Records from a data source
__________

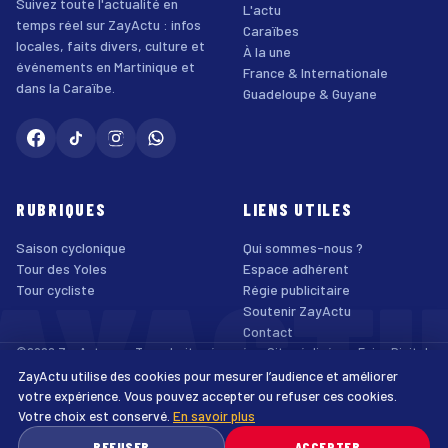
Suivez toute l'actualité en
L'actu
temps réel sur ZayActu : infos
Caraïbes
locales, faits divers, culture et
À la une
événements en Martinique et
France & Internationale
dans la Caraïbe.
Guadeloupe & Guyane
RUBRIQUES
LIENS UTILES
Saison cyclonique
Qui sommes-nous ?
AYACT
Tour des Yoles
Espace adhérent
Tour cycliste
Régie publicitaire
Soutenir ZayActu
Contact
©2026 ZayActu.org. Tous droits réservés. · Site réalisé par
Enjoy Digital
Agency
ZayActu utilise des cookies pour mesurer l’audience et améliorer
↑
Mentions légales
Confidentialité
Cookies
CGU
Accessibilité
votre expérience. Vous pouvez accepter ou refuser ces cookies.
Votre choix est conservé.
En savoir plus
♿
REFUSER
ACCEPTER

__________

→ **Activity**
Without the pictures, copy out all the records above exactly.

→ **Your solution**
Suivez toute l'actualité en
L'actu
temps réel sur ZayActu : infos
Caraïbes
locales, faits divers, culture et
À la une
événements en Martinique et
France & Internationale
dans la Caraïbe.
Guadeloupe & Guyane
RUBRIQUES
LIENS UTILES
Saison cyclonique
Qui sommes-nous ?
AYACT
Tour des Yoles
Espace adhérent
Tour cycliste
Régie publicitaire
Soutenir ZayActu
Contact
©2026 ZayActu.org. Tous droits réservés. · Site réalisé par
Enjoy Digital
Agency
ZayActu utilise des cookies pour mesurer l’audience et améliorer
↑
Mentions légales
Confidentialité
Cookies
CGU
Accessibilité
votre expérience. Vous pouvez accepter ou refuser ces cookies.
Votre choix est conservé.
En savoir plus
♿
REFUSER
ACCEPTER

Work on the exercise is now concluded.